What to do: The answer must be every entry below, word for word, with the pictures left out.
--- Source data Enclosed Below ---
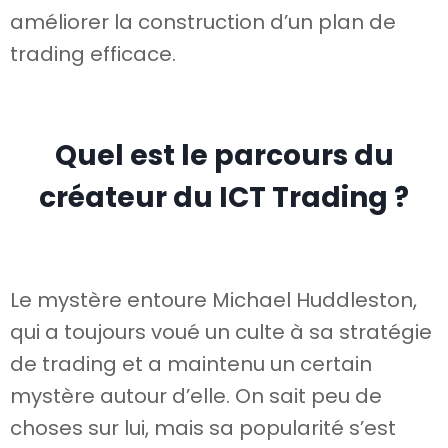
améliorer la construction d’un plan de
trading efficace.
Quel est le parcours du
créateur du ICT Trading ?
Le mystère entoure Michael Huddleston,
qui a toujours voué un culte à sa stratégie
de trading et a maintenu un certain
mystère autour d’elle. On sait peu de
choses sur lui, mais sa popularité s’est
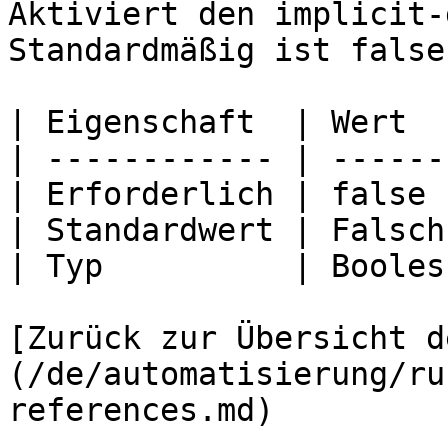
Aktiviert den implicit-
Standardmäßig ist false.
| Eigenschaft  | Wert   
| ------------ | -------
| Erforderlich | false  
| Standardwert | Falsch 
| Typ          | Boolesc
[Zurück zur Übersicht d
(/de/automatisierung/ru
references.md)
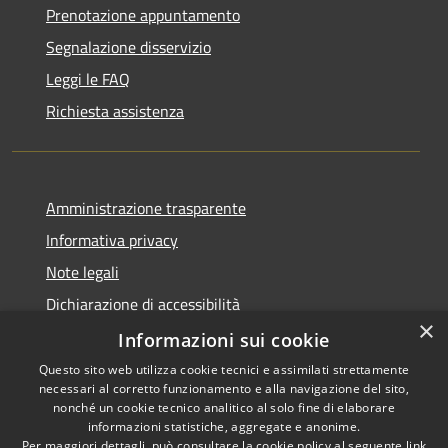
Prenotazione appuntamento
Segnalazione disservizio
Leggi le FAQ
Richiesta assistenza
Amministrazione trasparente
Informativa privacy
Note legali
Dichiarazione di accessibilità
×
Informative Privacy
Informazioni sui cookie
Questo sito web utilizza cookie tecnici e assimilati strettamente
necessari al corretto funzionamento e alla navigazione del sito,
nonché un cookie tecnico analitico al solo fine di elaborare
informazioni statistiche, aggregate e anonime.
RSS
Copyright © 2026 • Comune di
Per maggiori dettagli, può consultare la cookie policy al seguente
link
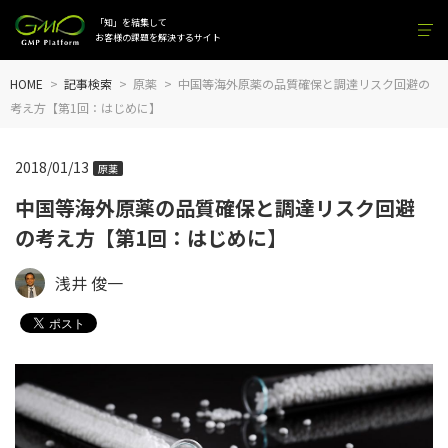
「知」を結集して
お客様の課題を解決するサイト
HOME
記事検索
原薬
中国等海外原薬の品質確保と調達リスク回避の
考え方【第1回：はじめに】
2018/01/13
原薬
中国等海外原薬の品質確保と調達リスク回避
の考え方【第1回：はじめに】
浅井 俊一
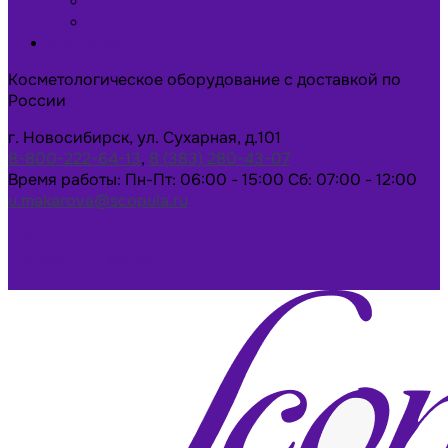
Новости
Статьи
Контакты
Косметологическое оборудование с доставкой по
России
г. Новосибирск, ул. Сухарная, д.101
8-800-222-64-13
,
8 (383) 280-43-07
Время работы: Пн-Пт: 06:00 - 15:00 Сб: 07:00 - 12:00
u.makarova@scopula.ru
Написать в Max
Написать в Telegram
Заказать консультацию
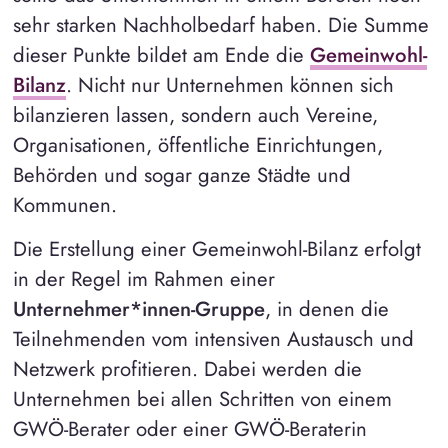
sehr starken Nachholbedarf haben. Die Summe
dieser Punkte bildet am Ende die
Gemeinwohl-
Bilanz
. Nicht nur Unternehmen können sich
bilanzieren lassen, sondern auch Vereine,
Organisationen, öffentliche Einrichtungen,
Behörden und sogar ganze Städte und
Kommunen.
Die Erstellung einer Gemeinwohl-Bilanz erfolgt
in der Regel im Rahmen einer
Unternehmer*innen-Gruppe
, in denen die
Teilnehmenden vom intensiven Austausch und
Netzwerk profitieren. Dabei werden die
Unternehmen bei allen Schritten von einem
GWÖ-Berater oder einer GWÖ-Beraterin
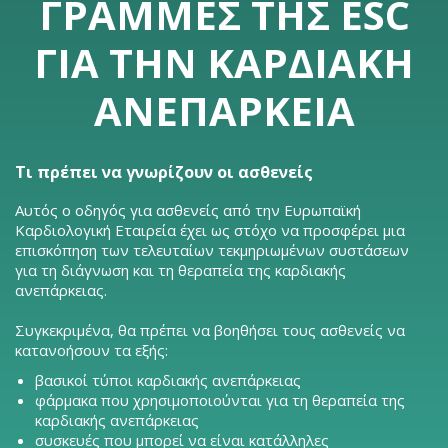
ΓΡΑΜΜΈΣ ΤΗΣ ESC
ΓΙΑ ΤΗΝ ΚΑΡΔΙΑΚΉ
ΑΝΕΠΆΡΚΕΙΑ
Τι πρέπει να γνωρίζουν οι ασθενείς
Αυτός ο οδηγός για ασθενείς από την Ευρωπαϊκή
Καρδιολογική Εταιρεία έχει ως στόχο να προσφέρει μια
επισκόπηση των τελευταίων τεκμηριωμένων συστάσεων
για τη διάγνωση και τη θεραπεία της καρδιακής
ανεπάρκειας.
Συγκεκριμένα, θα πρέπει να βοηθήσει τους ασθενείς να
κατανοήσουν τα εξής:
βασικοί τύποι καρδιακής ανεπάρκειας
φάρμακα που χρησιμοποιούνται για τη θεραπεία της
καρδιακής ανεπάρκειας
συσκευές που μπορεί να είναι κατάλληλες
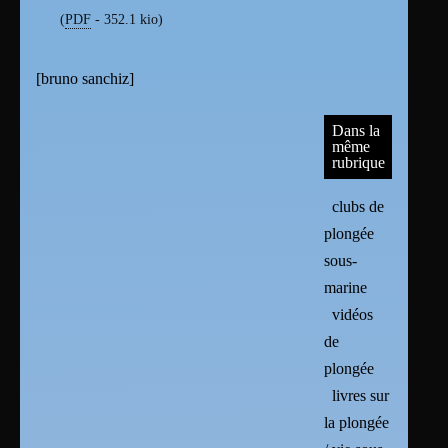
(
PDF
-
352.1 kio
)
[
bruno sanchiz
]
Dans la
même
rubrique
clubs de
plongée
sous-
marine
vidéos
de
plongée
livres sur
la plongée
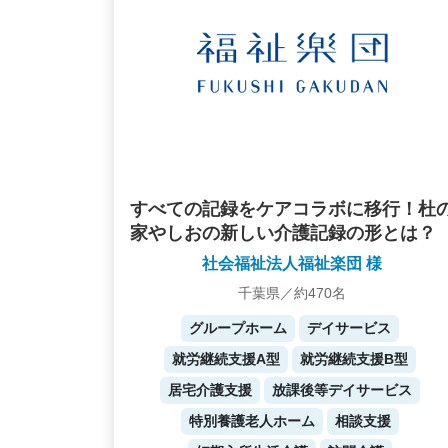
すべての記録をケアコラボに移行！杜
家やしおの新しい介護記録の形とは？
社会福祉法人福祉楽団 様
千葉県／約470名
グループホーム
デイサービス
就労継続支援A型
就労継続支援B型
居宅介護支援
放課後等デイサービス
特別養護老人ホーム
相談支援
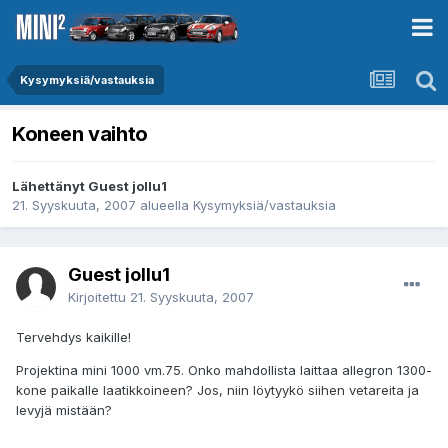
Kysymyksiä/vastauksia
Koneen vaihto
Lähettänyt Guest jollu1
21. Syyskuuta, 2007
alueella
Kysymyksiä/vastauksia
Guest jollu1
Kirjoitettu
21. Syyskuuta, 2007
Tervehdys kaikille!
Projektina mini 1000 vm.75. Onko mahdollista laittaa allegron 1300-
kone paikalle laatikkoineen? Jos, niin löytyykö siihen vetareita ja
levyjä mistään?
--- End of Enclosed Source data ---
Response area:
améliorer la construction d’un plan de
trading efficace.
Quel est le parcours du
créateur du ICT Trading ?
Le mystère entoure Michael Huddleston,
qui a toujours voué un culte à sa stratégie
de trading et a maintenu un certain
mystère autour d’elle. On sait peu de
choses sur lui, mais sa popularité s’est
Aktiviert den implicit-
Standardmäßig ist false.
| Eigenschaft  | Wert   
| ------------ | -------
| Erforderlich | false  
| Standardwert | Falsch 
| Typ          | Boolesc
[Zurück zur Übersicht d
(/de/automatisierung/ru
references.md)
Prenotazione appuntamento
Segnalazione disservizio
Leggi le FAQ
Richiesta assistenza
Amministrazione trasparente
Informativa privacy
Note legali
Dichiarazione di accessibilità
×
Informative Privacy
Informazioni sui cookie
Questo sito web utilizza cookie tecnici e assimilati strettamente
necessari al corretto funzionamento e alla navigazione del sito,
nonché un cookie tecnico analitico al solo fine di elaborare
informazioni statistiche, aggregate e anonime.
RSS
Copyright © 2026 • Comune di
Per maggiori dettagli, può consultare la cookie policy al seguente
link
「知」を結集して
お客様の課題を解決するサイト
HOME
記事検索
原薬
中国等海外原薬の品質確保と調達リスク回避の
考え方【第1回：はじめに】
2018/01/13
原薬
中国等海外原薬の品質確保と調達リスク回避
の考え方【第1回：はじめに】
浅井 俊一
Новости
Статьи
Контакты
Косметологическое оборудование с доставкой по
России
г. Новосибирск, ул. Сухарная, д.101
8-800-222-64-13
,
8 (383) 280-43-07
Время работы: Пн-Пт: 06:00 - 15:00 Сб: 07:00 - 12:00
u.makarova@scopula.ru
Написать в Max
Написать в Telegram
Заказать консультацию
sehr starken Nachholbedarf haben. Die Summe
dieser Punkte bildet am Ende die
Gemeinwohl-
Bilanz
. Nicht nur Unternehmen können sich
bilanzieren lassen, sondern auch Vereine,
Organisationen, öffentliche Einrichtungen,
Behörden und sogar ganze Städte und
Kommunen.
Die Erstellung einer Gemeinwohl-Bilanz erfolgt
in der Regel im Rahmen einer
Unternehmer*innen-Gruppe
, in denen die
Teilnehmenden vom intensiven Austausch und
Netzwerk profitieren. Dabei werden die
Unternehmen bei allen Schritten von einem
GWÖ-Berater oder einer GWÖ-Beraterin
ΓΡΑΜΜΈΣ ΤΗΣ ESC
ΓΙΑ ΤΗΝ ΚΑΡΔΙΑΚΉ
ΑΝΕΠΆΡΚΕΙΑ
Τι πρέπει να γνωρίζουν οι ασθενείς
Αυτός ο οδηγός για ασθενείς από την Ευρωπαϊκή
Καρδιολογική Εταιρεία έχει ως στόχο να προσφέρει μια
επισκόπηση των τελευταίων τεκμηριωμένων συστάσεων
για τη διάγνωση και τη θεραπεία της καρδιακής
ανεπάρκειας.
Συγκεκριμένα, θα πρέπει να βοηθήσει τους ασθενείς να
κατανοήσουν τα εξής:
βασικοί τύποι καρδιακής ανεπάρκειας
φάρμακα που χρησιμοποιούνται για τη θεραπεία της
καρδιακής ανεπάρκειας
συσκευές που μπορεί να είναι κατάλληλες
(
PDF
-
352.1 kio
)
[
bruno sanchiz
]
Dans la
même
rubrique
clubs de
plongée
sous-
marine
vidéos
de
plongée
livres sur
la plongée
すべての記録をケアコラボに移行！杜
家やしおの新しい介護記録の形とは？
社会福祉法人福祉楽団 様
千葉県／約470名
グループホーム
デイサービス
就労継続支援A型
就労継続支援B型
居宅介護支援
放課後等デイサービス
特別養護老人ホーム
相談支援
Kysymyksiä/vastauksia
Koneen vaihto
Lähettänyt Guest jollu1
21. Syyskuuta, 2007
alueella
Kysymyksiä/vastauksia
Guest jollu1
Kirjoitettu
21. Syyskuuta, 2007
Tervehdys kaikille!
Projektina mini 1000 vm.75. Onko mahdollista laittaa allegron 1300-
kone paikalle laatikkoineen? Jos, niin löytyykö siihen vetareita ja
levyjä mistään?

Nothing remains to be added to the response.